A set of text messages exchanged between the two appeared to show Dorsey having tried to get Musk onto Twitter’s board at least a year before the Tesla CEO offered to buy the company outright this past April.
In a text sent on March 26, 2022, Dorsey wrote to Musk that “a new platform is needed. It can’t be a company. That’s why I left.” He explained that he thinks Twitter should be an “open-sourced protocol” and can’t be based around an advertising model, as most social media companies are.
Musk replied by saying he would “like to help if I’m able,” to which Dorsey said that he had already tried to get the Tesla CEO involved with the company a year earlier. “You care so much, get its importance and could def help in immeasurable ways,” Dorsey told Musk before revealing that the “risk averse” board had rejected the idea.
Dorsey said that he thought it was “completely stupid and backwards” that the Twitter board saw the inclusion of Musk as adding “more risk” to the company and claimed that it was at this time he decided to step down as CEO of the platform, which he did in November 2021.
The text messages also suggest that Dorsey tried to get Musk to join the board while the company was battling with activist investor firm Elliott Management in 2020, whose founder Paul Singer was seeking to oust Dorsey as CEO and make Twitter’s business side more profitable. “Back when we had the activist come in, I tried my hardest to get you on our board and our board said no.” Dorsey wrote.

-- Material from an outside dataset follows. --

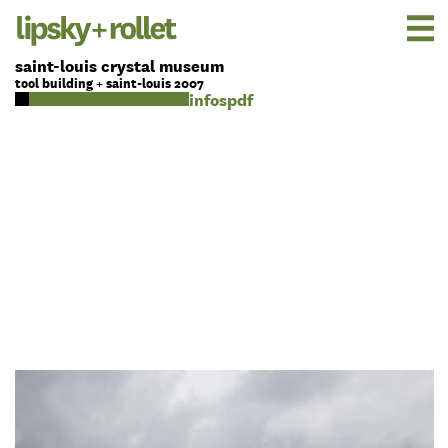
saint-louis crystal museum
tool building + saint-louis 2007
pdf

A little over a week after the text exchange, Musk announced that he planned to join the Twitter board. He eventually changed course and offered to buy the company outright in order to battle policies at the social media giant that he claimed were hostile to free speech.
However, after agreeing to purchase Twitter for $44 billion at $54.20 per share, Musk decided to back out of the deal a month later after the company’s stock price took a dive. Musk’s attorneys have argued that he had been misled about Twitter and have cited concerns about privacy, security, and the number of fake accounts on the platform.
Twitter is in turn suing the billionaire to try to force him to hold up his end of the agreement and complete the purchase at the initially proposed price. A trial is scheduled for mid-October at the Delaware Chancery Court.